Heineken shares plunge on hangover fears
Dutch brewing giant Heineken on Monday saw its share price plummet over five per cent after revising outlook downwards for the year, despite reporting a leap in first-half profits.
The world’s second-largest brewer saw profits jump 9.1 per cent to 950 million euros (US$1.1 billion) from January to June, while revenue hit 10.8 billion euros, up 4.2 per cent from the same period last year, a statement said.
But Heineken revised downwards its outlook for the year as a whole, predicting a 20 basis point fall in operating profit margin for 2018.
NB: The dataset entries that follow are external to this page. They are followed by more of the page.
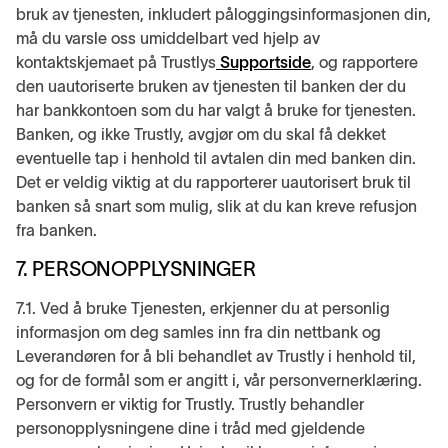
bruk av tjenesten, inkludert påloggingsinformasjonen din,
må du varsle oss umiddelbart ved hjelp av
kontaktskjemaet på Trustlys
Supportside
, og rapportere
den uautoriserte bruken av tjenesten til banken der du
har bankkontoen som du har valgt å bruke for tjenesten.
Banken, og ikke Trustly, avgjør om du skal få dekket
eventuelle tap i henhold til avtalen din med banken din.
Det er veldig viktig at du rapporterer uautorisert bruk til
banken så snart som mulig, slik at du kan kreve refusjon
fra banken.
7. PERSONOPPLYSNINGER
7.1. Ved å bruke Tjenesten, erkjenner du at personlig
informasjon om deg samles inn fra din nettbank og
Leverandøren for å bli behandlet av Trustly i henhold til,
og for de formål som er angitt i, vår personvernerklæring.
Personvern er viktig for Trustly. Trustly behandler
personopplysningene dine i tråd med gjeldende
Investors in the Amsterdam stock exchange reacted coolly to the news, dragging the company’s share price down nearly 5.8 per cent in Monday morning trading.
“Economic conditions are expected to remain volatile and Heineken assumes a negative currency impact, comparable to 2017, on revenue and operating profit,” Heineken’s statement said.
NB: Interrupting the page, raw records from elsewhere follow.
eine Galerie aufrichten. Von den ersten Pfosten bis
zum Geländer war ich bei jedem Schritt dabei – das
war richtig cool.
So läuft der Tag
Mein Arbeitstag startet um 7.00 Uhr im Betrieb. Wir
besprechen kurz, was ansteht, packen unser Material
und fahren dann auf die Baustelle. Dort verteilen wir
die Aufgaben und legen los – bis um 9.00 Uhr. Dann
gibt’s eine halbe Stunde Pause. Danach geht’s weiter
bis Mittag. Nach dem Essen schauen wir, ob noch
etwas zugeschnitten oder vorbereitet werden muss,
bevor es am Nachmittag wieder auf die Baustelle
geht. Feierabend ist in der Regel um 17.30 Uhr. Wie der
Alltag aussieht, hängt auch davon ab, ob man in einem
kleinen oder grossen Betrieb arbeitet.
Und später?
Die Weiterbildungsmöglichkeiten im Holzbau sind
“Operating profit margin was lower than last year mainly due to the consolidation of Brasil Kirin, adverse currency effects, and higher input costs,” CEO Jean-Francois van Boxmeer said.
Last year Heineken took over Brasil Kirin and Lagunitas in the United States. In February this year the company opened its seventh brewery in Mexico, pouring 500 million euros into the venture. Heineken also acquired Red Stripe in 2015 and returned its export operations back to its roots in Jamaica — renewing the brand’s authenticity as a Jamaican product.
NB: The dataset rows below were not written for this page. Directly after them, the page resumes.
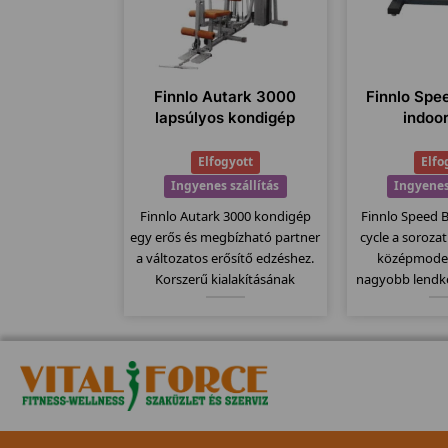
Finnlo Autark 3000
Finnlo Spe
lapsúlyos kondigép
indoo
Elfogyott
Elfo
Ingyenes szállítás
Ingyenes
Finnlo Autark 3000 kondigép
Finnlo Speed 
egy erős és megbízható partner
cycle a soroza
a változatos erősítő edzéshez.
középmodel
Korszerű kialakításának
nagyobb lendke
köszönhetően, minden a helyén
kg-os. Fékező
van, nem kell keresgetni a
alapú préselés
különböző "állomásokat" a
Computere k
német precizitásnak
mellkasi je
köszönhetően.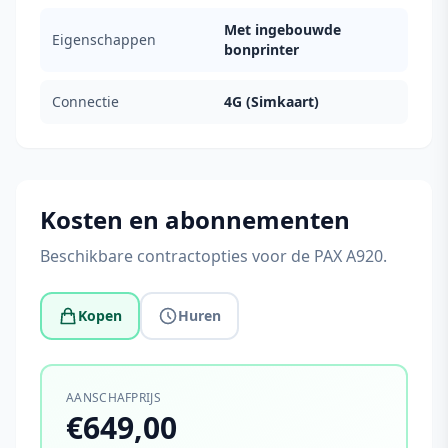
Met ingebouwde
Eigenschappen
bonprinter
Connectie
4G (Simkaart)
Kosten en abonnementen
Beschikbare contractopties voor de PAX A920.
Kopen
Huren
AANSCHAFPRIJS
€649,00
In the first half of the year, Heineken saw beer volumes rise 7.5 per cent worldwide, driven by double-digit growth in Brazil, South Africa, Russia, Nigeria, Mexico and several European countries. Heineken, in its 2017 annual report, noted that its international brands portfolio continued to be a strong driver of volume and premium revenue growth, representing all corners of the globe, and includes Amstel (which is now available in over 100 markets), Desperados, Sol, Tiger, Tecate, Red Stripe, Krušovice and Birra Moretti.
The group is the world’s second-largest brewer after Belgium-based AB InBev.
Heineken said sales were boosted by Uefa Champions League and Formula 1 sponsorships. Non-alcoholic Heineken 0.0 beer — now available in 33 countries — also continued to perform well following a 2017 launch.